Мария Семенова. Братья. Книга 1. Тайный воин

  • Мария Семенова. Братья. Книга 1. Тайный воин. — СПб. : Азбука, Азбука-Аттикус, 2015. — 608 с.

    «Тайный воин» — первая книга нового цикла «Братья» писательницы Марии Семеновой, написанного ей не в соавторстве. В основу романа легла идея о мире, пережившем природную катастрофу и погрузившемся в вечную зиму, где жизнерадостную, праздничную веру сменила угрюмая, жестокая религия, могущество которой ревностно охраняется тайными воинами.

    НАЧИН

    Ветка рябины

    — Наша девчушка гоит1 ли? — спросил мужчина. — Всё из
    памяти вон, Айге, как ты её назвала?

    Женщина улыбнулась:

    — Больше ругаю Баламошкой, потому что она умница и
    опрятница. А так — Жилкой.

    Мужчина рассеянно кивнул:

    — Жилкой… ну да. Привезёшь однажды, покажешь.

    Если бы не разговор, ускользавший от посторонних ушей,
    они выглядели бы самыми обычными странствующими торгованами, каких много в любом перепутном кружале. Двое крепких молодых парней, скромно помалкивавших в уголке, сошли
    бы за сыновей.

    — Привезу, — пообещала Айге. — Вот наспеет, и привезу.
    Ты, Ветер, едешь ли за новыми ложками по весне?

    Он снова кивнул, поглядывая на дверь:

    — В Левобережье… за Шегардай.

    — А я слышала, гнездари бестолковы, — поддела Айге.

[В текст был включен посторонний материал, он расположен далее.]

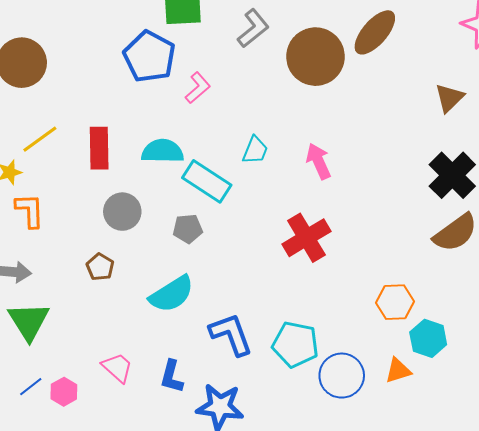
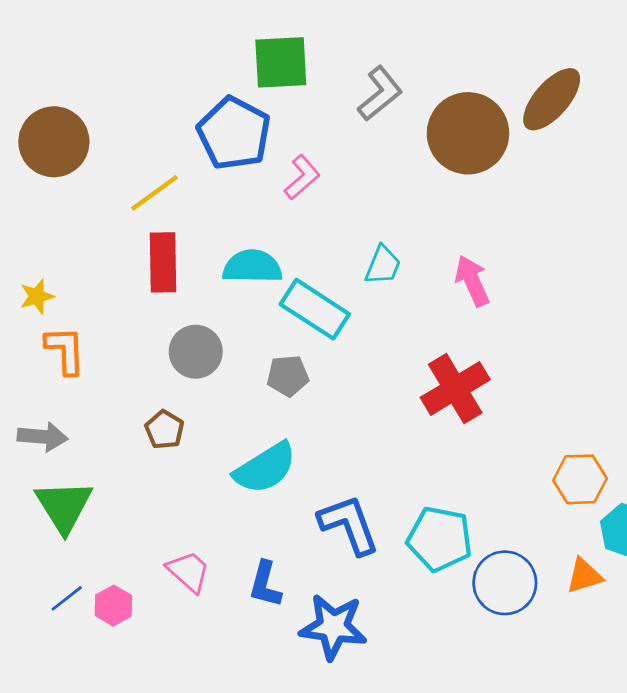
yellow line: (40, 139) -> (155, 193), moved

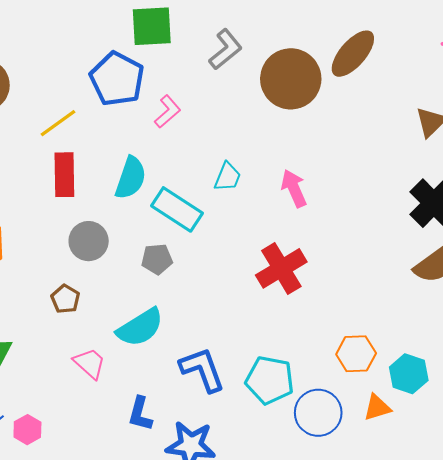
cyan semicircle: (252, 267) -> (131, 178), turned 108
orange hexagon: (580, 479) -> (356, 354), moved
pink trapezoid: (189, 571) -> (90, 363), moved

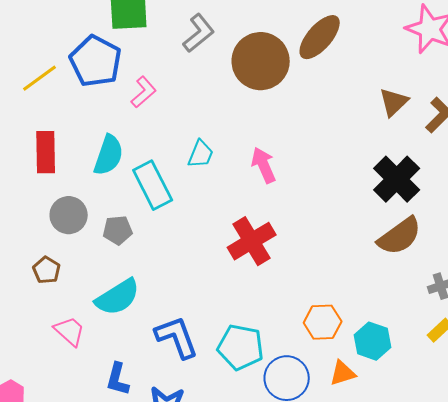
yellow line: (58, 123) -> (40, 78), moved
cyan rectangle: (177, 209) -> (153, 185), turned 30
gray pentagon: (157, 259) -> (118, 230), moved

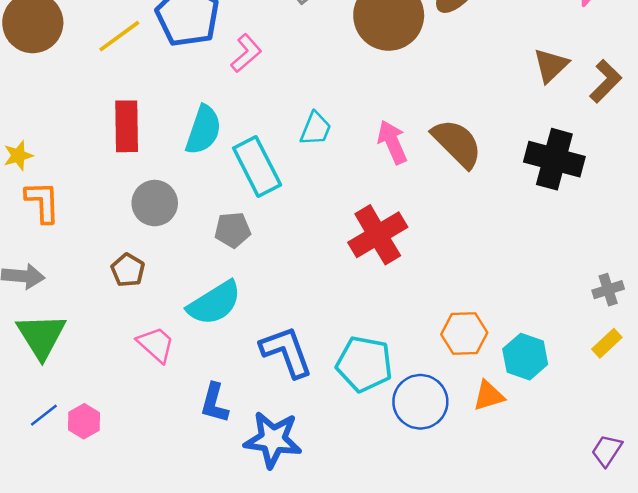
black cross: (397, 179) -> (554, 159), turned -30
gray pentagon: (118, 230) -> (233, 230), moved
brown semicircle: (400, 236) -> (457, 143), moved, turned -99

    Ветер усмехнулся, с уверенной гордостью кивнул на одного из детин:

    — Вот гнездарь!

    В большой избе было тепло, дымно и сыровато. В густой
    дух съестного вплетались запахи ношеных рубах, сохнущей кожи, влажного меха. По всем стенам сушилась одежда. Снаружи мело, оттепель раскачивала лес, ломала деревья, забивала хвойник густыми липкими хлопьями. Хорошо, что работники загодя насушили целую сажень дров. Все знают, что печь
    бережливее греет скутанная, но гостям по сердцу, когда в отворённом горниле лопаются поленья и дым течёт живым коромыслом, ныряя в узенький волок. А гости были такие, что угодить им очень хотелось. В кружале третий день гулял с дружиной могучий Ялмак по прозвищу Лишень-Раз. С большого
    стола уже убрали горшки и блюда с едой, воины тешили себя
    игрой в кости.

    — Учитель… — подал голос парень, сидевший рядом с наставником.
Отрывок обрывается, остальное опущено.